The environment variable ORPHHCA_DATA
toward PATH.ini
need to be set up.
export ORPHHCA_DATA=`pwd`
The following executable should be installed on your computer and present in
the PATH.ini
file:
- hhsearch, binary from the hhpred package
- hhblits, binary from the hhpred package
- hhmaker, binary from the hhpred package
- reformat.pl, script from the hhpred package
- hmmscan, binary from the HMMER package
- hmmbuild, binary from the HMMER package
- hmmpress, binary from the HMMER package
An example of PATH.ini
can be found here.
Install¶
The easiest way to install OrphHCA is to use pip:
pip install orphHCA --user
You can also clone the sources from git and install locally:
git clone ssh://git@ebbgit.uni-muenster.de:62246/tbitardfeildel/orphhca.git
cd orphhca.git*
python setup.py install --user
alternatively you can download the sources as a zip:
http://www.bornberglab.org/pages/orphhca/
http://ebbgit.uni-muenster.de/tbitardfeildel/orphhca/
Read the Tutorial for a quick start on how to use OrphHCA!
Tutorial¶
Quick description¶
A more complete description of the method can be found in the Introduction.
OrphHCA is designed to detect conserved hydrophobic segments (called HCA-segments) on multiple sequence alignment (MSA).
The input of OrphHCA is a MSA fasta file. OrphHCA is actually distributed as two scripts. The main script orphHCA and an utilitary script filterOrphHCA.
The orphHCA script performs the external domain annotation and the HCA-segments search. Then, it selects the segments corresponding to domains based on their overlaps and their conservation in the MSA. Finally, the script produces a flat file with the domain positions and an hmm database file built with hmmbuild.
The filterOrphHCA script can be used to compare the created hidden markov models (HMMs) with models from other databases.
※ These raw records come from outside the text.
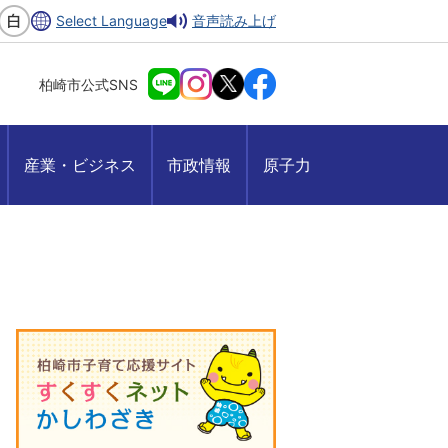
Select Language
音声読み上げ
柏崎市公式SNS
産業・ビジネス
市政情報
原子力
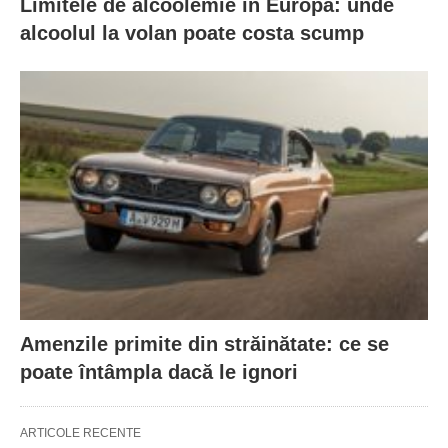
Limitele de alcoolemie în Europa: unde
alcoolul la volan poate costa scump
Amenzile primite din străinătate: ce se
poate întâmpla dacă le ignori
ARTICOLE RECENTE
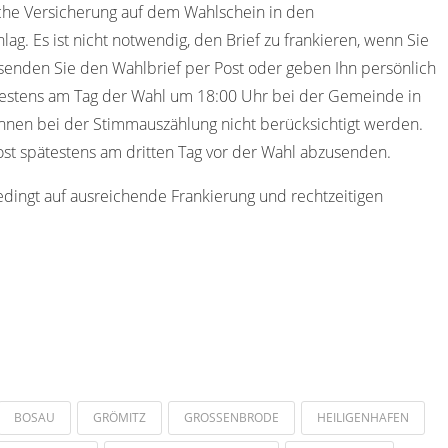
iche Versicherung auf dem Wahlschein in den
ag. Es ist nicht notwendig, den Brief zu frankieren, wenn Sie
senden Sie den Wahlbrief per Post oder geben Ihn persönlich
ätestens am Tag der Wahl um 18:00 Uhr bei der Gemeinde in
önnen bei der Stimmauszählung nicht berücksichtigt werden.
ost spätestens am dritten Tag vor der Wahl abzusenden.
edingt auf ausreichende Frankierung und rechtzeitigen
BOSAU
GRÖMITZ
GROSSENBRODE
HEILIGENHAFEN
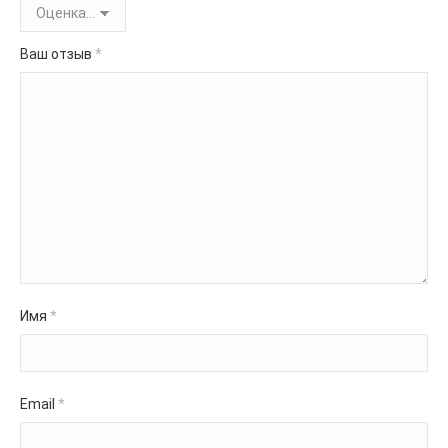
Ваш отзыв
*
Имя
*
Email
*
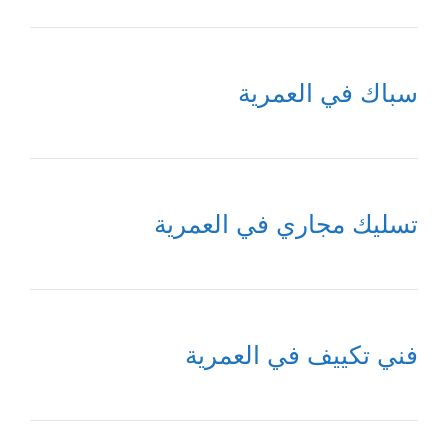
سباك في العمرية
تسليك مجاري في العمرية
فني تكييف في العمرية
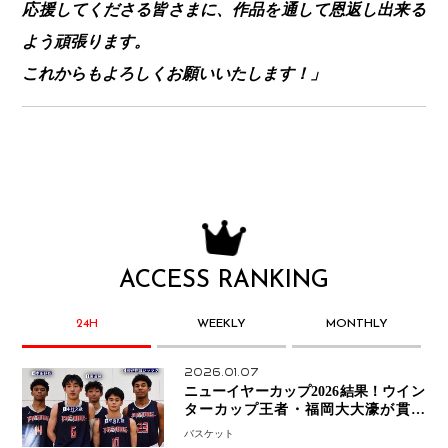
応援してくださる皆さまに、作品を通して恩返し出来る
よう頑張ります。
これからもよろしくお願いいたします！」
ACCESS RANKING
24H
WEEKLY
MONTHLY
2026.01.07
ニューイヤーカップ2026結果！ウイン
ターカップ王者・福岡大大濠が貫禄
V！ 東山は“背番号継承”で新たな物語
バスケット
を刻む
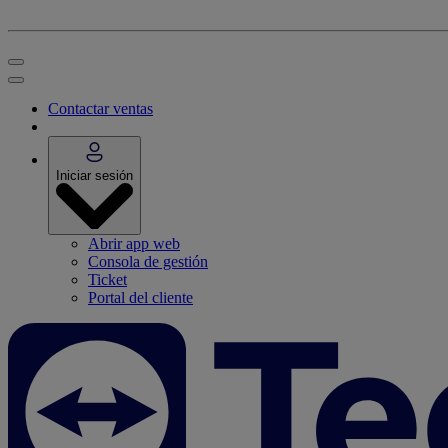
Contactar ventas
Iniciar sesión
Abrir app web
Consola de gestión
Ticket
Portal del cliente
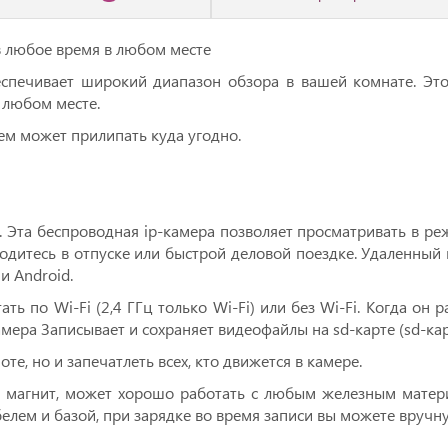
 любое время в любом месте
еспечивает широкий диапазон обзора в вашей комнате. Это
 любом месте.
ем может прилипать куда угодно.
. Эта беспроводная ip-камера позволяет просматривать в ре
ходитесь в отпуске или быстрой деловой поездке. Удаленны
и Android.
ь по Wi-Fi (2,4 ГГц только Wi-Fi) или без Wi-Fi. Когда он ра
амера Записывает и сохраняет видеофайлы на sd-карте (sd-кар
те, но и запечатлеть всех, кто движется в камере.
й магнит, может хорошо работать с любым железным матери
лем и базой, при зарядке во время записи вы можете вручну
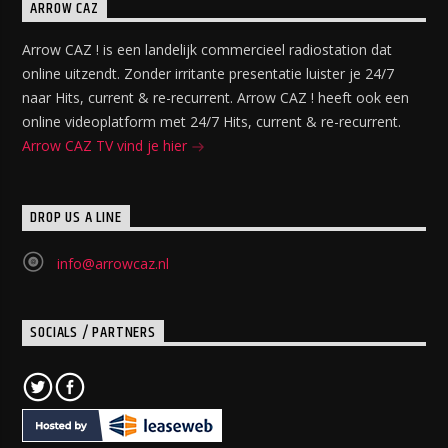
ARROW CAZ
Arrow CAZ ! is een landelijk commercieel radiostation dat
online uitzendt. Zonder irritante presentatie luister je 24/7
naar Hits, current & re-recurrent. Arrow CAZ ! heeft ook een
online videoplatform met 24/7 Hits, current & re-recurrent.
Arrow CAZ TV vind je hier
DROP US A LINE
info@arrowcaz.nl
SOCIALS / PARTNERS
The script uses the hhsearch tool to perform the comparison.
Getting started¶
First you will need to install OrphHCA. A complete documentation on how to install OrphHCA can be found in Installation.
Warning
As OrphHCA built the amino-acid sequences from the sequences of the MSA, non amino-acids characters [“*”, ”!”, ”.”, ”?”, “-“] are removed. Other characters in the sequences are kept.
Running orphHCA¶
Running orphHCA without specific parameters.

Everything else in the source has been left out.